I clearly need more coffee.
"It is the business of the future to be dangerous" -Alfred North Whitehead
This depends entirely on what is accepted as an ID, and how hard it is to get. I recently moved, and it was quite a hassle, partially because I can't drive. ... and they never did do anything that would really check that I was who I said I was.
The new state wouldn't accept the ID from the old state, and demanded a birth certificate. And the one issued by the hospital wasn't acceptable, it had to be a government issued birth certificate. And the place where I was born raised a large number of obstacles to getting the certificate without going there. (I don't know what it would have been like if I'd gone there in person.) Eventually they issued one after paying money, waiting, filling out forms, etc.
So. The issuing of the ID was free. The getting of it took a modest amount of money (not enough to pay for the paperwork), but a tremendous amount of bureaucratic shuffling, and didn't really prove anything anyway except that I'd gone through the bureaucratic paper shuffling.

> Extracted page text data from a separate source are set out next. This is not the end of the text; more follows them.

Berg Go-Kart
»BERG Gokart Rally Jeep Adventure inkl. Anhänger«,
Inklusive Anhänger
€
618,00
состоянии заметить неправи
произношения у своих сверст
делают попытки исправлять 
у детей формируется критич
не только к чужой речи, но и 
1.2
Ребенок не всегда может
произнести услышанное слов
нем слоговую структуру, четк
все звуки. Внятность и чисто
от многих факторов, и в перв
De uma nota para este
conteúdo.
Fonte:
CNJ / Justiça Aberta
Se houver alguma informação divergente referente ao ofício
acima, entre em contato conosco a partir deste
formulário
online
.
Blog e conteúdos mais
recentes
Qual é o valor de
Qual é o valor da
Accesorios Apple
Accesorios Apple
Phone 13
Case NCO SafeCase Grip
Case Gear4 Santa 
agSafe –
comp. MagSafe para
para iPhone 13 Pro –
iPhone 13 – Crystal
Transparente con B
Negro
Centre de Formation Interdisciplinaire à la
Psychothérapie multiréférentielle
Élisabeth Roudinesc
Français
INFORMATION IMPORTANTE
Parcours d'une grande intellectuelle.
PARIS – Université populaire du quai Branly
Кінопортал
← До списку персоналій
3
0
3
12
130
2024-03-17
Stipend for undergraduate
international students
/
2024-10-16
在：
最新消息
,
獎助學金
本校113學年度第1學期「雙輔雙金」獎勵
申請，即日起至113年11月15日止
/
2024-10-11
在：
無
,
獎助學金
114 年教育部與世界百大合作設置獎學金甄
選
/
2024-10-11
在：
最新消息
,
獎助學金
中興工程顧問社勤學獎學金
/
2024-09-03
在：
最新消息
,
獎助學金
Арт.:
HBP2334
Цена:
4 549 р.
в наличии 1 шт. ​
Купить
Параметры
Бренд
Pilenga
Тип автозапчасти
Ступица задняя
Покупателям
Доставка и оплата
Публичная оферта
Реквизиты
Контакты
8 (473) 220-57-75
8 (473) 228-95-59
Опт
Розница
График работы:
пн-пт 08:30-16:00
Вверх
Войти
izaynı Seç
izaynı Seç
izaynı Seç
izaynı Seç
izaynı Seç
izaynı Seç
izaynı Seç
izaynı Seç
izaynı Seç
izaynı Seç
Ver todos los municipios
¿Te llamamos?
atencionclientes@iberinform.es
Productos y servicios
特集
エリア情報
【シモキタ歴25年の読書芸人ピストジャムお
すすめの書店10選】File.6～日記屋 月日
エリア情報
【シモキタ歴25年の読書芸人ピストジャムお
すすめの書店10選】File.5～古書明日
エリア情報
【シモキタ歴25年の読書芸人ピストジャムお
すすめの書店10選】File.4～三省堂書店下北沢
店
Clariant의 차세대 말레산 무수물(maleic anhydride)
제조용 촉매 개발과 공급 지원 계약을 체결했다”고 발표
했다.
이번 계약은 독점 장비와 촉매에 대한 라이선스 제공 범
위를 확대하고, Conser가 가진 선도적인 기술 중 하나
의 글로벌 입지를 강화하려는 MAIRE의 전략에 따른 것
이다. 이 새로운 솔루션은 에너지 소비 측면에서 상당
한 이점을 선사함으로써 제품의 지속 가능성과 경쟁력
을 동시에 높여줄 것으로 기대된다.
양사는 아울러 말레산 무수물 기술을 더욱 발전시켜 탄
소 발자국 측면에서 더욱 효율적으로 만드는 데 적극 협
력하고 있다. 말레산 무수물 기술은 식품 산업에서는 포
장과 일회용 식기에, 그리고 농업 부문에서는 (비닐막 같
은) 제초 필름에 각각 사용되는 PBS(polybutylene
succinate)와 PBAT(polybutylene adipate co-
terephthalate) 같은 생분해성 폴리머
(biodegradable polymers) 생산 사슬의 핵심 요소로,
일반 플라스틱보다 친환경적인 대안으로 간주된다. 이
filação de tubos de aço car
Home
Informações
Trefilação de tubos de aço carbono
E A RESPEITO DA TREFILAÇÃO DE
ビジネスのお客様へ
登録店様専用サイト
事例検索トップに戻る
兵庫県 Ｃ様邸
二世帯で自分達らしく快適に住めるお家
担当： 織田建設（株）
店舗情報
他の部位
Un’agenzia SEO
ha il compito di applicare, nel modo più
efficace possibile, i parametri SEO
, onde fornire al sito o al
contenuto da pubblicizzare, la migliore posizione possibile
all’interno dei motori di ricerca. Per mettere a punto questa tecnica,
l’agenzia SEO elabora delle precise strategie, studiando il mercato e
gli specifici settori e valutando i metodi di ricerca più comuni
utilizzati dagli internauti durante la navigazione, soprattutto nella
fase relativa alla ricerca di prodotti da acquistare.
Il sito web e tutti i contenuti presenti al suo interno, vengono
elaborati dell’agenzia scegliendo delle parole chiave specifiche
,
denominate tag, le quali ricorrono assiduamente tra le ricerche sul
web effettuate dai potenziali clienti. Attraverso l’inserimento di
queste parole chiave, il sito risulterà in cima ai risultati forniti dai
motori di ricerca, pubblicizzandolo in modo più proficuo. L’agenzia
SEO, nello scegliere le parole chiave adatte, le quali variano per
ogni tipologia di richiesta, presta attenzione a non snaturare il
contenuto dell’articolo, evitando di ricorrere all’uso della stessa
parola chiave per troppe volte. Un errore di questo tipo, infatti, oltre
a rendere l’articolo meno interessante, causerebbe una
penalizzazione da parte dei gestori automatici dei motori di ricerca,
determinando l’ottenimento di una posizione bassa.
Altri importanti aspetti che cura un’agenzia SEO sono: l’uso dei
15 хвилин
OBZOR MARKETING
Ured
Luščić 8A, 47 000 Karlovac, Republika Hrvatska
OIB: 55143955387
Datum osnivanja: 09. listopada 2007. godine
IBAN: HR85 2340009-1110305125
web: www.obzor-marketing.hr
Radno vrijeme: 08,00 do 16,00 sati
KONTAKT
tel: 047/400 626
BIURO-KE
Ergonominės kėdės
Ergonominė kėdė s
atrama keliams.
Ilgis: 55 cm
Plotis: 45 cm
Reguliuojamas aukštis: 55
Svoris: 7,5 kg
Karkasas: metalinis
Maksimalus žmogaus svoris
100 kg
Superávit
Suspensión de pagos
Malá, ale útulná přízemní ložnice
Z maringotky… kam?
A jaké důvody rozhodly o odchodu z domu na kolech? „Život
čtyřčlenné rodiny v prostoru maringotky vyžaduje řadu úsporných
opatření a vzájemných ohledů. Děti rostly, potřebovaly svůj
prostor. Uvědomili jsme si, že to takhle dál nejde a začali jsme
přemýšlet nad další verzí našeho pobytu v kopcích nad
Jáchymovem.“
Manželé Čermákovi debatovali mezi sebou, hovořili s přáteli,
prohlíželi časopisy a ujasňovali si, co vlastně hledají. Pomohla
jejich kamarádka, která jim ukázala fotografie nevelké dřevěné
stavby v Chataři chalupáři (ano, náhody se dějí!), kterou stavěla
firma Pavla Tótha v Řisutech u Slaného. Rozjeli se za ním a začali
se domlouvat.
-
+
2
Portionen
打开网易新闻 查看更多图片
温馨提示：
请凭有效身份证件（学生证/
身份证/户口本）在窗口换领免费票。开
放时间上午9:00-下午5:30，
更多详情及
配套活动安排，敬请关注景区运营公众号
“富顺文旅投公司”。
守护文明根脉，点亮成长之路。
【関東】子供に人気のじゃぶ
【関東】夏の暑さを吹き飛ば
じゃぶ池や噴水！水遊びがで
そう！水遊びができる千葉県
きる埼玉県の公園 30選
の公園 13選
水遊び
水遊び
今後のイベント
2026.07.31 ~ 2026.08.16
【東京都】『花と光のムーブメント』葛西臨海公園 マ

So I'm not really impressed with the "ID requirements". They don't provide actual ID and they cause a tremendous amount of hassle. Photo + digitized fingerprints would be much better as unique IDs, or any of various other biometric markers. They should always be needed to be tested in person for any significant trust, because the "coded id" could be duplicated, so this should only be used to issue secondary ids from. And the database should never be connected to the internet, even indirectly, but the "coded id" should be matchable against any other reading.
Even so, you couldn't trust this system, because eventually there would be illicit copies made. And in a way this lack of trust is valid, because I'm certainly not the same person I was a decade ago.
I think we've pushed this "anyone can grow up to be president" thing too far.
You can get jobs without ID. You need a social security number, but you don't need ID for that. The problem is that the people for whom voter IDs are difficult to get tend to be the sorts of people who don't vote the way the powers that be want them to. Ie, the poor, the elderly shut-ins, the homeless, widows who never needed this stuff until after the husbands died, etc.
When elections are tight, disenfranchising a very tiny minority is enough to sway elections.
Getting a driver's license is a royal pain in the ass in many places. A identity card from the DMV is similar. People are reporting 8 hour waits at the DMV in California (because of the increased demand for the ridiculous Real ID cards that you can only get in person), and I had to book an appointment 3 months in advance for the DMV!
I think this is because Republican states are the most intent to prevent those who might lean Democratic from voting. That's the poor, minorities, college students, etc. In Democratic leaning states it is much more difficult to prevent or discourage rich whites from voting.